Anyway, here are the movies I’m most excited about:

  • Synecdoche, New York (oct 24). The directoral debut of Charlie Kaufman, who wrote Eternal Sunshine of the Spotless Mind and Being John Malkovich, two of my all-time favourite movies. Advance word is that it’s prickly, hard to connect with, and a walk-out-magnet, all of which makes me want to see it even more.
  • Zack & Miri Make a Porno (oct 31). It’s cool these days to hate on Kevin Smith for his cult of personality and continuing anti-style, but fuck it. Even when they’re not very good, the man is making the movies he wants to make, the way he wants to make them. And Clerks II was damn entertaining. So suck it, haters. Advance word from TIFF is very positive, with not a few comparisons to Judd Apatow, so I’m doubly there.
  • The Road. (nov 26). Based on a novel by Cormac McCarthy (No Country for Old Men), directed by John Hillcoat (The Proposition), and starring Viggo Mortensen. Plus, I’m a sucker for grim post-apocalyptic movies, which is probably why I got sucked into seeing Waterworld. Twice. My only question is whether or not to read the novel before seeing the film. That, and how much like killing myself the movie will leave me feeling.
  • The Wrestler (dec 19). Darren Aronofsky (Requiem for a Dream) apparently told Micky Rourke that he had an idea for a movie that would get Rourke an Oscar nomination, and then clinched the deal by telling him, “You have to listen to everything I say.
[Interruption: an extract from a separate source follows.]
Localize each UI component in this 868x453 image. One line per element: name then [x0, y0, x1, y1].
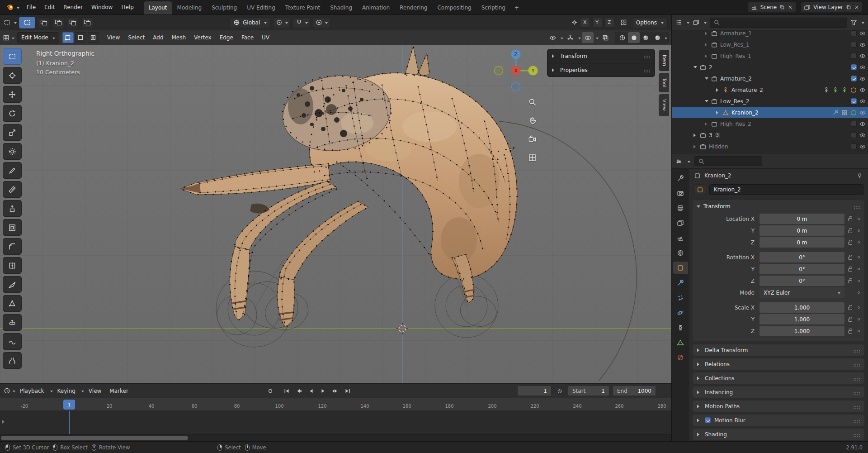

You have to do everything I tell you. You can never disrespect me. And you can’t be hanging out at the clubs all night long. And I can’t pay you.”
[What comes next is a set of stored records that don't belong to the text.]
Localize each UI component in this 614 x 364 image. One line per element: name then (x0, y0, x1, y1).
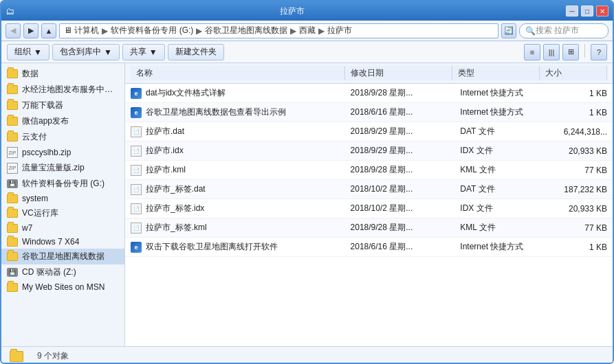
view-large-button[interactable]: ⊞ (562, 44, 579, 60)
sidebar-item[interactable]: system (1, 192, 124, 205)
status-folder-icon (10, 351, 23, 362)
main-area: 数据水经注地图发布服务中间件 X...万能下载器微信app发布云支付ZIPpsc… (1, 63, 613, 346)
sidebar-item[interactable]: w7 (1, 221, 124, 235)
table-row[interactable]: e谷歌卫星地图离线数据包查看导出示例2018/6/16 星期...Interne… (125, 103, 613, 122)
file-type: DAT 文件 (454, 124, 544, 139)
include-label: 包含到库中 (60, 46, 101, 58)
sidebar-item[interactable]: 万能下载器 (1, 98, 124, 113)
ie-icon: e (131, 242, 142, 253)
sidebar-item-label: VC运行库 (22, 207, 58, 219)
sidebar-item[interactable]: My Web Sites on MSN (1, 280, 124, 294)
sidebar-item-label: 流量宝流量版.zip (22, 162, 85, 174)
col-header-size[interactable]: 大小 (540, 66, 607, 80)
sidebar-item[interactable]: ZIP流量宝流量版.zip (1, 160, 124, 176)
sidebar-item[interactable]: 💾CD 驱动器 (Z:) (1, 264, 124, 280)
organize-label: 组织 (14, 46, 31, 58)
table-row[interactable]: 📄拉萨市.idx2018/9/29 星期...IDX 文件20,933 KB (125, 141, 613, 161)
sidebar-item[interactable]: 云支付 (1, 129, 124, 145)
file-name-label: 拉萨市_标签.idx (146, 203, 204, 214)
ie-icon: e (131, 107, 142, 118)
file-type: KML 文件 (454, 162, 544, 178)
col-header-date[interactable]: 修改日期 (345, 66, 452, 80)
sidebar-item-label: 谷歌卫星地图离线数据 (22, 251, 105, 262)
file-date: 2018/6/16 星期... (345, 104, 455, 120)
statusbar: 9 个对象 (1, 346, 613, 364)
col-header-type[interactable]: 类型 (452, 66, 540, 80)
file-size: 1 KB (544, 87, 613, 100)
forward-button[interactable]: ▶ (23, 23, 39, 38)
sidebar-item[interactable]: 💾软件资料备份专用 (G:) (1, 176, 124, 192)
file-name-label: 拉萨市.kml (146, 164, 186, 176)
file-name: 📄拉萨市_标签.idx (125, 201, 345, 216)
table-row[interactable]: e双击下载谷歌卫星地图离线打开软件2018/6/16 星期...Internet… (125, 238, 613, 257)
path-lhasa: 拉萨市 (327, 25, 352, 36)
path-sep-3: ▶ (290, 26, 296, 36)
dat-icon: 📄 (131, 126, 142, 137)
new-folder-button[interactable]: 新建文件夹 (168, 44, 224, 60)
sidebar-item-label: system (22, 194, 48, 203)
sidebar-item[interactable]: Windows 7 X64 (1, 235, 124, 249)
file-size: 1 KB (544, 106, 613, 120)
table-row[interactable]: 📄拉萨市.kml2018/9/28 星期...KML 文件77 KB (125, 161, 613, 180)
back-button[interactable]: ◀ (6, 23, 21, 38)
path-drive: 软件资料备份专用 (G:) (111, 25, 193, 36)
col-header-name[interactable]: 名称 (131, 66, 345, 80)
search-box[interactable]: 🔍 搜索 拉萨市 (519, 23, 608, 38)
folder-icon (7, 224, 18, 233)
table-row[interactable]: 📄拉萨市_标签.dat2018/10/2 星期...DAT 文件187,232 … (125, 180, 613, 199)
sidebar-item-label: 数据 (22, 68, 39, 80)
share-arrow: ▼ (149, 47, 157, 57)
file-size: 187,232 KB (544, 183, 613, 196)
share-button[interactable]: 共享 ▼ (122, 44, 165, 60)
table-row[interactable]: 📄拉萨市_标签.idx2018/10/2 星期...IDX 文件20,933 K… (125, 199, 613, 218)
help-button[interactable]: ? (591, 44, 607, 60)
sidebar-item[interactable]: 数据 (1, 66, 124, 82)
sidebar-item-label: w7 (22, 223, 32, 233)
file-type: Internet 快捷方式 (454, 239, 544, 255)
search-placeholder: 搜索 拉萨市 (536, 25, 579, 36)
minimize-button[interactable]: ─ (566, 5, 578, 16)
up-button[interactable]: ▲ (41, 23, 56, 38)
file-date: 2018/9/28 星期... (345, 220, 455, 236)
dat-icon: 📄 (131, 184, 142, 195)
file-name: 📄拉萨市.dat (125, 124, 345, 139)
table-row[interactable]: edat与idx文件格式详解2018/9/28 星期...Internet 快捷… (125, 84, 613, 103)
kml-icon: 📄 (131, 223, 142, 234)
file-name: 📄拉萨市.idx (125, 143, 345, 159)
sidebar-item[interactable]: 水经注地图发布服务中间件 X... (1, 82, 124, 98)
folder-icon (7, 69, 18, 78)
view-detail-button[interactable]: ||| (543, 44, 560, 60)
refresh-button[interactable]: 🔄 (501, 23, 516, 38)
organize-button[interactable]: 组织 ▼ (7, 44, 50, 60)
view-list-button[interactable]: ≡ (524, 44, 540, 60)
sidebar-item[interactable]: 谷歌卫星地图离线数据 (1, 249, 124, 264)
maximize-button[interactable]: □ (581, 5, 593, 16)
sidebar-item-label: psccyslhb.zip (22, 148, 71, 157)
folder-icon (7, 133, 18, 141)
path-computer: 🖥 计算机 (64, 25, 99, 36)
include-library-button[interactable]: 包含到库中 ▼ (52, 44, 120, 60)
addressbar: ◀ ▶ ▲ 🖥 计算机 ▶ 软件资料备份专用 (G:) ▶ 谷歌卫星地图离线数据… (1, 21, 613, 41)
content-area: 名称 修改日期 类型 大小 edat与idx文件格式详解2018/9/28 星期… (125, 63, 613, 346)
window-title: 拉萨市 (19, 5, 566, 17)
path-tibet: 西藏 (299, 25, 316, 36)
dat-icon: 📄 (131, 146, 142, 157)
close-button[interactable]: ✕ (596, 5, 608, 16)
folder-icon (7, 238, 18, 247)
column-headers: 名称 修改日期 类型 大小 (125, 63, 613, 84)
sidebar-item[interactable]: 微信app发布 (1, 113, 124, 129)
folder-icon (7, 101, 18, 110)
file-type: DAT 文件 (454, 181, 544, 197)
file-type: Internet 快捷方式 (454, 85, 544, 101)
sidebar-item[interactable]: ZIPpsccyslhb.zip (1, 145, 124, 160)
file-size: 20,933 KB (544, 202, 613, 216)
zip-icon: ZIP (7, 147, 18, 158)
file-date: 2018/9/29 星期... (345, 143, 455, 159)
table-row[interactable]: 📄拉萨市_标签.kml2018/9/28 星期...KML 文件77 KB (125, 218, 613, 238)
file-type: IDX 文件 (454, 201, 544, 216)
file-date: 2018/10/2 星期... (345, 201, 455, 216)
table-row[interactable]: 📄拉萨市.dat2018/9/29 星期...DAT 文件6,244,318..… (125, 122, 613, 141)
sidebar-item[interactable]: VC运行库 (1, 205, 124, 221)
address-path[interactable]: 🖥 计算机 ▶ 软件资料备份专用 (G:) ▶ 谷歌卫星地图离线数据 ▶ 西藏 … (59, 23, 498, 38)
file-name-label: 谷歌卫星地图离线数据包查看导出示例 (146, 106, 286, 118)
  • The Curious Case of Benjamin Button (dec 26). Brad Pitt ages backward! Now that is a high concept I can get behind. David Fincher’s lesser films are still pretty good, and his best are Fight Club and Zodiac, two of the best films of the past decade. So there’s that.
  • Frost/Nixon. (dec 26). This is the one movie I’m not seeing for the director (Ron Howard, who I see as more of a competent craftsman than director I get excited about). I’m seeing it because since reading Nixonland, I’ve become mildly obsessed with the character of Richard Milhous. Plus the trailer looks pretty great.
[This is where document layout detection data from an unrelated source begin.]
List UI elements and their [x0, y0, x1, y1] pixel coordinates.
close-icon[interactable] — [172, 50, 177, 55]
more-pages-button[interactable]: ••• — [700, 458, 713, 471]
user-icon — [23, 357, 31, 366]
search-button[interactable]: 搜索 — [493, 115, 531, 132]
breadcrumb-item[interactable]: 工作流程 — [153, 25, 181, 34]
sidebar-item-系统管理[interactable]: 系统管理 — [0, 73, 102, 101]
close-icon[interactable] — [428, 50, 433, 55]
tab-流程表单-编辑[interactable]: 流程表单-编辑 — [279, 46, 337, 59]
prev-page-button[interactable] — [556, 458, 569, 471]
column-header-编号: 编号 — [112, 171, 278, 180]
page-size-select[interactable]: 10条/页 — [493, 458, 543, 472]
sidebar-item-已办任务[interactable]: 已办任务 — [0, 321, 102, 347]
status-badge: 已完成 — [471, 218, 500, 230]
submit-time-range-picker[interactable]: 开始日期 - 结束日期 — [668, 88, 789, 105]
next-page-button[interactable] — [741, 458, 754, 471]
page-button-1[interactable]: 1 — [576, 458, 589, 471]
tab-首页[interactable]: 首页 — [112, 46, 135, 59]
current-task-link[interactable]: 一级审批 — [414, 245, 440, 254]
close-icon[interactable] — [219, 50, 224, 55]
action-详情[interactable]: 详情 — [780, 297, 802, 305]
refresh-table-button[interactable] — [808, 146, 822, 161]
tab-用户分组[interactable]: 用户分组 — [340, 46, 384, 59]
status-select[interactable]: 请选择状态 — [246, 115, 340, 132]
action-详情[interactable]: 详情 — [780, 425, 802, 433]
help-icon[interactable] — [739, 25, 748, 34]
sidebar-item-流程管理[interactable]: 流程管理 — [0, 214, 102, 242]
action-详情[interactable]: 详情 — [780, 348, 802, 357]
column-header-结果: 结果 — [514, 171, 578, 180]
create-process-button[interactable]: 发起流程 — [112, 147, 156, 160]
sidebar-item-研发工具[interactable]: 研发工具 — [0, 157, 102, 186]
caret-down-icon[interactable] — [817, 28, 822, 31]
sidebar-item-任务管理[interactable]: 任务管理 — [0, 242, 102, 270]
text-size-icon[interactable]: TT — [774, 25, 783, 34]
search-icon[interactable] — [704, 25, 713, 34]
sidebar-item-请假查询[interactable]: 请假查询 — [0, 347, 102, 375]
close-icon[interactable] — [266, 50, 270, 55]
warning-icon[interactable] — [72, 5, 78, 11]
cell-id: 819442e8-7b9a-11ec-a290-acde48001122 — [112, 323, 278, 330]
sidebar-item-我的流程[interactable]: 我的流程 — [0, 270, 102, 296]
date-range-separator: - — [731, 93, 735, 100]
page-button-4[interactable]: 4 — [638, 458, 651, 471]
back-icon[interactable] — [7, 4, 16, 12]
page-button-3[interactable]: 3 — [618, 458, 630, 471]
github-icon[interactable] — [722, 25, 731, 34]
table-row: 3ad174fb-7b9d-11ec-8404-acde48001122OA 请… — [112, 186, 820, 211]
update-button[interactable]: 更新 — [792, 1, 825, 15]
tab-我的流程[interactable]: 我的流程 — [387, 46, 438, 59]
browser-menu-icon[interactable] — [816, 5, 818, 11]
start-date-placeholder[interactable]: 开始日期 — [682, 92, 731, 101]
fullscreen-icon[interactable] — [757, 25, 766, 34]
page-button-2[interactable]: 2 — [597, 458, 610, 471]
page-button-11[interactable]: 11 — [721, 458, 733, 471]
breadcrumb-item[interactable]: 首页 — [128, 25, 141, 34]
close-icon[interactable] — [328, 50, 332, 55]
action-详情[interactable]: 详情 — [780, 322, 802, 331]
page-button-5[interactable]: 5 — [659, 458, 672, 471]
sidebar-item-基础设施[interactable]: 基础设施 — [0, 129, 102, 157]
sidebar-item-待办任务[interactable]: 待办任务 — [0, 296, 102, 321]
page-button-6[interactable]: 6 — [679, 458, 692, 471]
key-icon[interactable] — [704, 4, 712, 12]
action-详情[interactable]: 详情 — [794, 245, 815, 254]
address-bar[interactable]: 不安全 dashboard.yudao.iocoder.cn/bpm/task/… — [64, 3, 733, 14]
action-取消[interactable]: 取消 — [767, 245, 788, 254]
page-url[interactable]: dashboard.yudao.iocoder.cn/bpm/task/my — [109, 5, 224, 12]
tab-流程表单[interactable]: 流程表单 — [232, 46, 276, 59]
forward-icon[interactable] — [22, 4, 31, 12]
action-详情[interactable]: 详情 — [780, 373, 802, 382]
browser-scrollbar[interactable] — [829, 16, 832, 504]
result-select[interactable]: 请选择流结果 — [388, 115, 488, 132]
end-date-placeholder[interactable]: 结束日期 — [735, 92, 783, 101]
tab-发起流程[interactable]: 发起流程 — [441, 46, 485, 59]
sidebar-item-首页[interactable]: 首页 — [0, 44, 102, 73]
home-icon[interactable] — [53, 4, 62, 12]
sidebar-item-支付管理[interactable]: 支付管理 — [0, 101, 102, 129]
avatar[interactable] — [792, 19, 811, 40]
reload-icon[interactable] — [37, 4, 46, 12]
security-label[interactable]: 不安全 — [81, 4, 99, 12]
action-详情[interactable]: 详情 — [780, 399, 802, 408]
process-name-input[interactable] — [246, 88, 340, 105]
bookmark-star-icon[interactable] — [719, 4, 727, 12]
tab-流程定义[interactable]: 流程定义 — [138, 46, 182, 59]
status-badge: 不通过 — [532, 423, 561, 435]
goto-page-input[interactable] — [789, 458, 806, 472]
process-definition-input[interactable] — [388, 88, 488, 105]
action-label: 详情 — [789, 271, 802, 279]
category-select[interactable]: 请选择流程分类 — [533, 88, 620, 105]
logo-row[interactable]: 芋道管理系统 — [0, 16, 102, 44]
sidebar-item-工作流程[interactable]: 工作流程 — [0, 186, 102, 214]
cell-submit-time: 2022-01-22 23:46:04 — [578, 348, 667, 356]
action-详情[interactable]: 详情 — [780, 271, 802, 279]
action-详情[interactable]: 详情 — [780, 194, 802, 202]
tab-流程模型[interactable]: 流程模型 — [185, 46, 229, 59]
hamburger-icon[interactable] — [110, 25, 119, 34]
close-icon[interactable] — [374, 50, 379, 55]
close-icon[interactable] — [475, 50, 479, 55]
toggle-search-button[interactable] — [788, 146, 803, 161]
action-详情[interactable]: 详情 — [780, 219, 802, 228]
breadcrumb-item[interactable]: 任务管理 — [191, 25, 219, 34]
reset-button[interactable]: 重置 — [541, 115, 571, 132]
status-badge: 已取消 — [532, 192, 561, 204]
Other movies I’ll be keeping an eye on: W. (Oliver Stone biopic of the president), Rachel Getting Married (Johnathan Demme in Mike Leigh country), How To Lose Friends & Alienate People (for the great Simon Pegg), City Of Ember (I’m not sure what to make of the trailer, but it has Bill Murray and Tim Roth), RocknRolla (I just keep giving Guy Ritchie chances, in the hope that he’s got some spark of talent left), Changeling (Clint Eastwood directing a J. Michael Straczynski-penned historical thriller, starring Angelina Jolie and John Malkovich), Milk (Gus Van Sant film about murdered politician Harvey Milk), Slumdog Millionaire (Danny Boyle film about a street kind in India who wins a game show — I’d be more excited if the advance publicity didn’t make it sound so saccharine), and The Brothers Bloom (con man story from Rian Johnson, who directed Brick, which I didn’t love, but admired a lot).

great moments in film criticism, #2


“Then the animals begin to flee, the alien ass weasels arrive, and the film abruptly morphs from Stephen King’s Clerks to a Max Fischer production of Aliens.”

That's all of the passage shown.